To successfully defend a patent suit based on the doctrine of laches, the accused infringer must prove by a preponderance of the evidence that a patent owner (1) unreasonably and inexcusably delayed filing an infringement suit, (2) to the material prejudice of the accused infringer. In the case of a six-year or longer delay in filing suit, a presumption that the delay is unreasonable, inexcusable and prejudicial applies. If these elements are present, a court will then balance the equities to determine whether laches is appropriate. When deemed appropriate, the laches defense bars retrospective relief for damages occurring prior to the suit; however, prospective damages remain available.
In SCA Hygiene, the District Court granted First Quality’s motion for summary judgment, finding that SCA’s delay in filing suit was unreasonable and that entertaining the suit would cause material prejudice to First Quality because First Quality would suffer significant losses that could have been prevented if SCA had filed suit in a more timely fashion.

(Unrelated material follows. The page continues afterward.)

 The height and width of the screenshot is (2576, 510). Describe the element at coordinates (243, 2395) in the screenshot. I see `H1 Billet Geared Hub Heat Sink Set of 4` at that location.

On appeal, the Federal Circuit affirmed the District Court’s grant of summary judgment on the basis of laches. However, in an order issued on December 30, 2014, the Federal Circuit vacated its September decision that SCA’s delay in filing suit was unreasonable and therefore barred by the equitable defense of laches. The panel decided that the appeal warranted en banc consideration, thereby vacating the September decision and reinstating SCA’s appeal. In the December 30 order, the Federal Circuit mandated that SCA and First Quality file new briefs to address the following issues:
Issue 1: In light of the Supreme Court’s decision in Petrella, should the Federal Circuit’s en banc decision in A.C. Aukerman Co. v. R.L. Chaides Constr. Co. be overruled so that the defense of laches is not applicable to bar a claim for damages based on patent infringement occurring within the six-year damages limitations period established by 35 U.S.C. §286.

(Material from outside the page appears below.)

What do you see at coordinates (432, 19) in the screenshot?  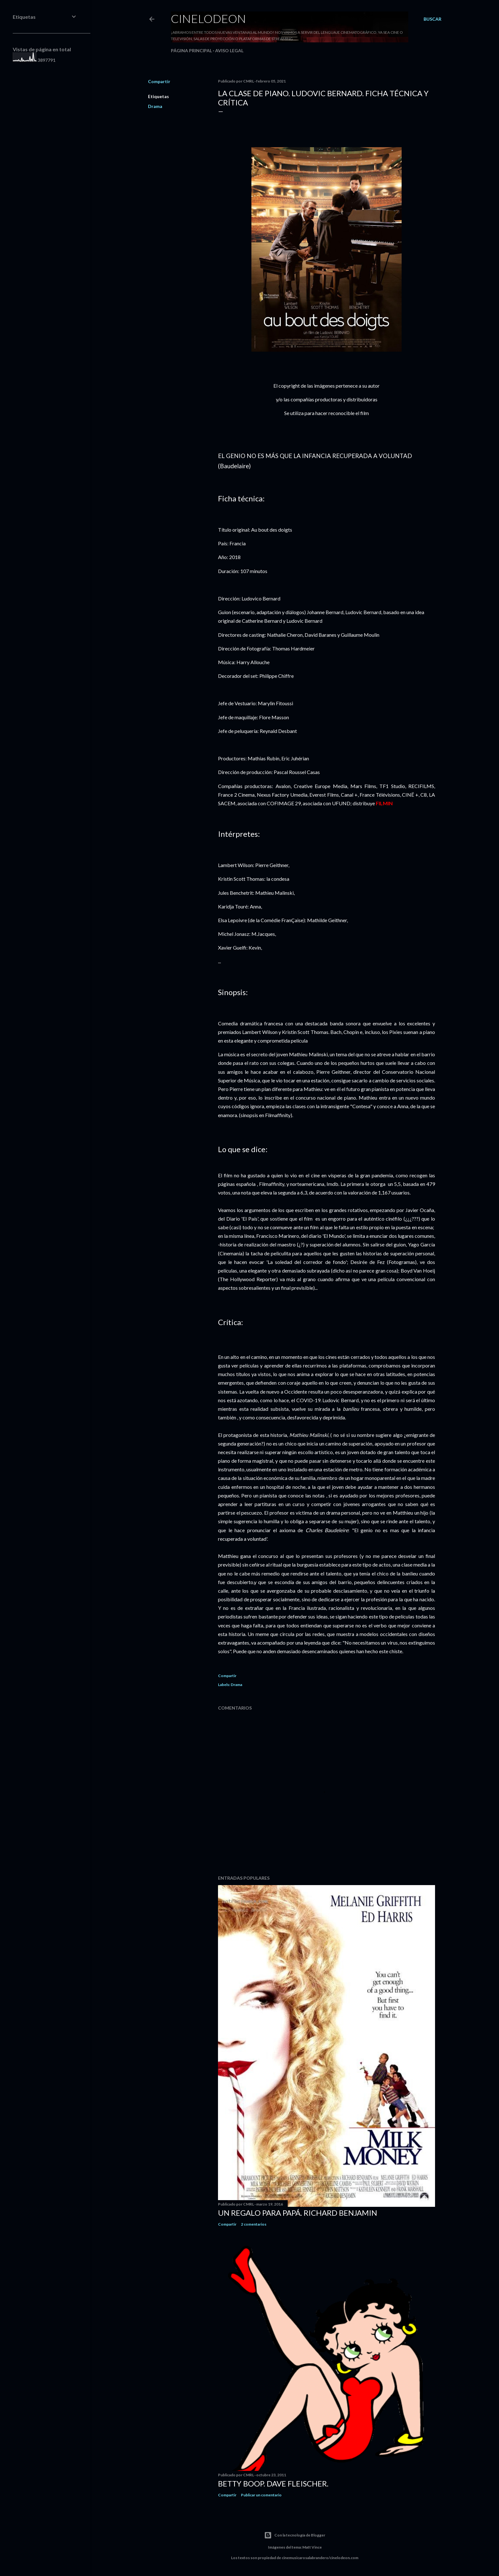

Issue 2: In light of the fact that there is no statute of limitations for claims of patent infringement and in view of Supreme Court precedent, should the defense of laches be available under some circumstances to bar an entire infringement suit for either damages or injunctive relief.
The SCA Hygiene decision was based heavily on the 1992 case of A.C. Aukerman Co. v. R.L. Chaides Constr. Co., which held that when there is an unreasonable delay, laches can be invoked to bar all damages based on infringement that took place before the case was filed despite the Patent Act’s provision allowing damages going back six years. 960 F.2d 1020, 1029-1031 (Fed. Cir. 1992) (en banc). Recently, the validity of the A.C. Aukerman holding was called into question in light of the Petrella holding.
If the Court adopts the Petrella decision’s reasoning and applies it to patent cases, a defendant runs the risk of being held liable for damages resulting from infringing conduct that may have occurred more than six years prior to the patent holder filing suit. The application of Petrella to patent cases could encourage a plaintiff to sit on its hands because Petrella extends the plaintiff’s ability to claim additional damages without fear of the Court striking the plaintiff’s claims on the basis of laches.